26.1.07

Ryszard Kapuscinski



Muita água rolou por essas pontes - e entre as enchentes e buracos - desde a segunda-feira. Logo na terça, notícia velha, a presidência dos EUA anunciou a intenção de reduzir o uso de combustíveis derivados de petróleo. Pretende, nos próximos anos, negociar menos com parceiros complicados como Arábia Saudita e Venezuela, e talvez iniciar uma aproximação com exportadores agrícolas, Brasil incluído.

A reunião do Mercosul terminou em um documento pedindo a manutenção da democracia. Na África, o Fórum Social Mundial debateu o excessivo pragmatismo do socialismo latinoamericano. Lula resumiu tudo com um "cada país faz o discurso que quer".

Bilal (alguns nomes não funcionam muito bem em português), ministro da Informação da Síria, anunciou o início das operações de uma linha aérea direta Teerã-Damasco-Caracas.
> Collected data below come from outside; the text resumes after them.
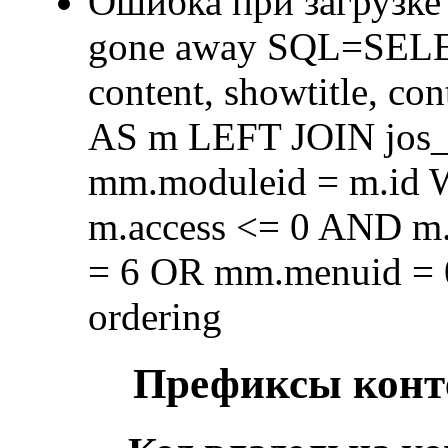
Ошибка при загрузке
gone away SQL=SELECT 
content, showtitle, c
AS m LEFT JOIN jos
mm.moduleid = m.id
m.access <= 0 AND m.
= 6 OR mm.menuid = 
ordering
Префиксы конте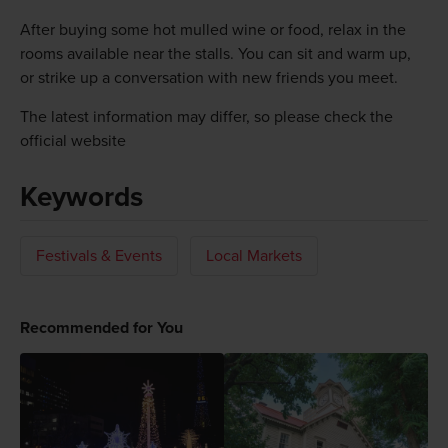
After buying some hot mulled wine or food, relax in the
rooms available near the stalls. You can sit and warm up,
or strike up a conversation with new friends you meet.
The latest information may differ, so please check the
official website
Keywords
Festivals & Events
Local Markets
Recommended for You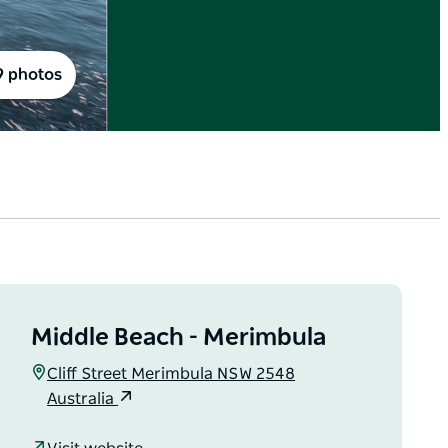
9 photos
Middle Beach - Merimbula
Cliff Street Merimbula NSW 2548
Australia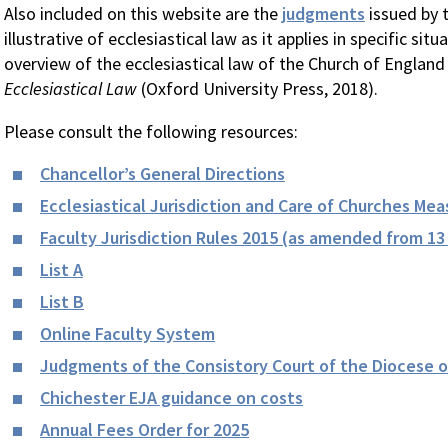
Also included on this website are the
judgments
issued by 
illustrative of ecclesiastical law as it applies in specific sit
overview of the ecclesiastical law of the Church of England 
Ecclesiastical Law
(Oxford University Press, 2018).
Please consult the following resources:
Chancellor’s General Directions
Ecclesiastical Jurisdiction and Care of Churches Mea
Faculty Jurisdiction Rules 2015 (as amended from 13
List A
List B
Online Faculty System
Judgments of the Consistory Court of the Diocese o
Chichester EJA guidance on costs
Annual Fees Order for 2025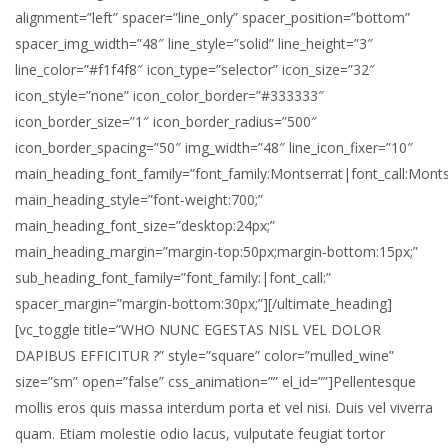
alignment=”left” spacer=”line_only” spacer_position=”bottom”
spacer_img_width=”48″ line_style=”solid” line_height=”3″
line_color=”#f1f4f8″ icon_type=”selector” icon_size=”32″
icon_style=”none” icon_color_border=”#333333″
icon_border_size=”1″ icon_border_radius=”500″
icon_border_spacing=”50″ img_width=”48″ line_icon_fixer=”10″
main_heading_font_family=”font_family:Montserrat|font_call:Monts
main_heading_style=”font-weight:700;”
main_heading_font_size=”desktop:24px;”
main_heading_margin=”margin-top:50px;margin-bottom:15px;”
sub_heading_font_family=”font_family:|font_call:”
spacer_margin=”margin-bottom:30px;”][/ultimate_heading]
[vc_toggle title=”WHO NUNC EGESTAS NISL VEL DOLOR
DAPIBUS EFFICITUR ?” style=”square” color=”mulled_wine”
size=”sm” open=”false” css_animation=”” el_id=””]Pellentesque
mollis eros quis massa interdum porta et vel nisi. Duis vel viverra
quam. Etiam molestie odio lacus, vulputate feugiat tortor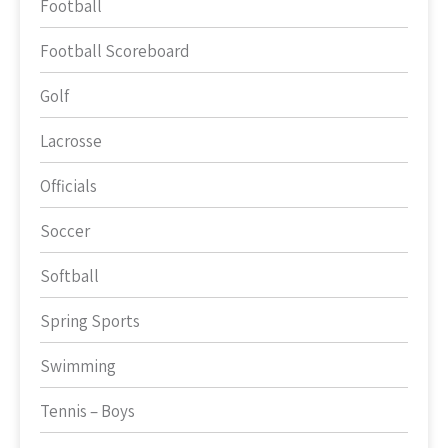
Football
Football Scoreboard
Golf
Lacrosse
Officials
Soccer
Softball
Spring Sports
Swimming
Tennis – Boys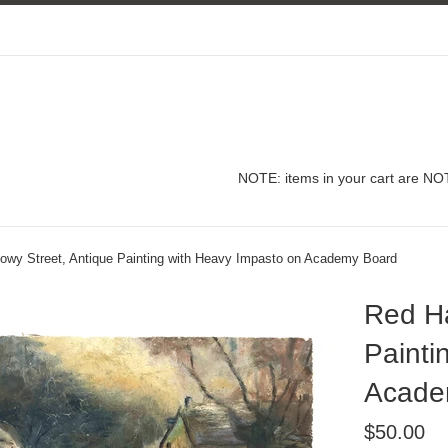
NOTE: items in your cart are NOT
owy Street, Antique Painting with Heavy Impasto on Academy Board
Red Ha
Painti
Acade
Regular
$50.00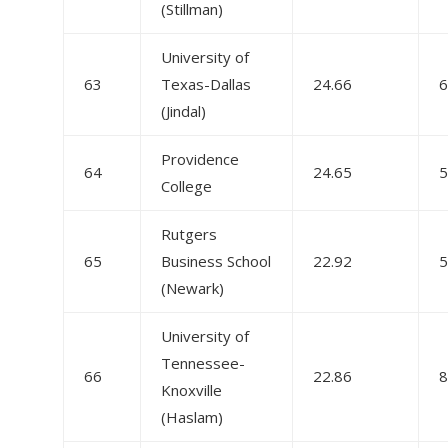
(Stillman)
University of
63
Texas-Dallas
24.66
6
(Jindal)
Providence
64
24.65
5
College
Rutgers
65
Business School
22.92
5
(Newark)
University of
Tennessee-
66
22.86
8
Knoxville
(Haslam)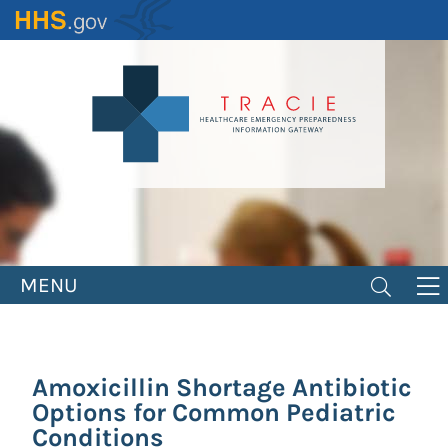
Skip
to
main
content
MENU
Amoxicillin Shortage Antibiotic
Options for Common Pediatric
Conditions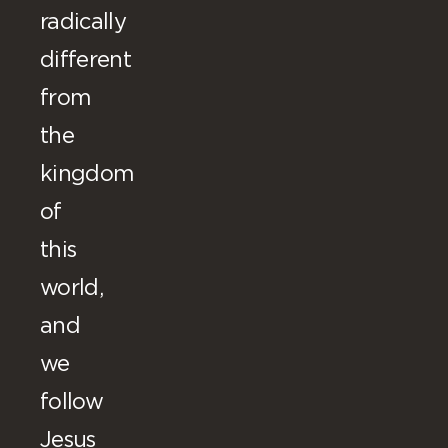
radically
different
from
the
kingdom
of
this
world,
and
we
follow
Jesus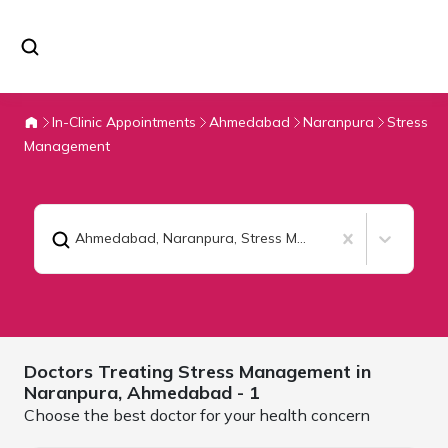
In-Clinic Appointments
Ahmedabad
Naranpura
Stress
Management
Ahmedabad, Naranpura
,
Stress Management
Doctors Treating
Stress Management in
Naranpura,
Ahmedabad
- 1
Choose the best doctor for your health concern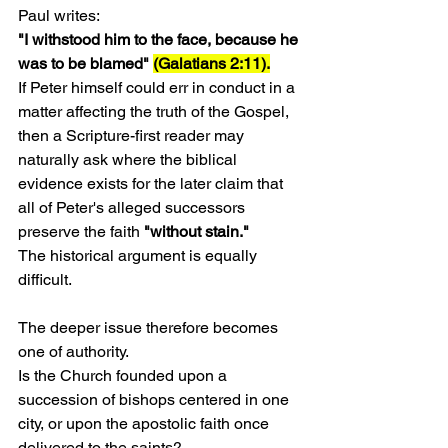
Paul writes:
"I withstood him to the face, because he 
was to be blamed" 
(Galatians 2:11).
If Peter himself could err in conduct in a 
matter affecting the truth of the Gospel, 
then a Scripture-first reader may 
naturally ask where the biblical 
evidence exists for the later claim that 
all of Peter's alleged successors 
preserve the faith 
"without stain."
The historical argument is equally 
difficult.
The deeper issue therefore becomes 
one of authority.
Is the Church founded upon a 
succession of bishops centered in one 
city, or upon the apostolic faith once 
delivered to the saints?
No Líbano, a coisa ficou feia, e embora o primeiro-ministro Siniora tenha conseguido levantar fundos com outros governos para investir no crescimento de seu país, agravando ainda mais a impagável dívida externa libanesa, o clima em Beirute ficou pesado, muito pesado.

Mas terça-feira aconteceu outra coisa. Ryszard Kapuscinski, jornalista polonês, faleceu. Tinha 74 anos, conhecia meio mundo e foi - ele merecia realmente o título - uma testemunha ocular da história, particularmente da história africana. Biografou Hailé Selassié, viu a Europa sair do centro do universo, tornou-se o escritor polonês mais traduzido do mundo. Disputou o Nobel de Literatura com Orhan Pamuk, ano passado. Foi à Índia e China sem conhecer-lhe os idiomas. E teve sensibilidade para permanecer neutro sempre que possível. Descobriu as dificuldades do regime socialista em sua Polônia natal, onde o acesso aos livros era proibido e, anos após a queda do regime, pessoas ainda voltavam dos gulags com seus traumas e histórias de crueldade. Viu os efeitos do imperialismo nas colônias remanescentes da África: o fim da dominação francesa na Argélia, o Congo, um continente inteiro tornado palco para guerras que não afetariam os países que a financiavam, porque no final das contas era mais fácil fazer um mea culpa e enviar algumas forças de paz. E soube contar as histórias que viu como poucos.

Ébano, um livro incrível sobre os mais de quarenta anos que passou na África, Imperador, a biografia de Hailé Selassié e Minhas Viagens com Heródoto, um apanhado de toda sua carreira e uma homenagem ao primeiro repórter da história, foram todos publicados no Brasil e são obras interessantíssimas, tanto do ponto de vista factual como do literário. Valem a leitura.

O século vinte não foi apenas um século de guerras e totalitarismos. Também foi o século da descolonização, de uma grande libertação. Três quartos dos residentes de nosso planeta se tornaram independentes e, pelo menos do ponto de vista formal, passaram a ser considerados cidadãos do mundo. Nunca houve tal evento na história, e nunca haverá de novo.
(Ryszard Kapuscinski, em discurso de agradecimento pelo prêmio Grinzane Cavour)

Pelo menos esse século teve cronistas à altura.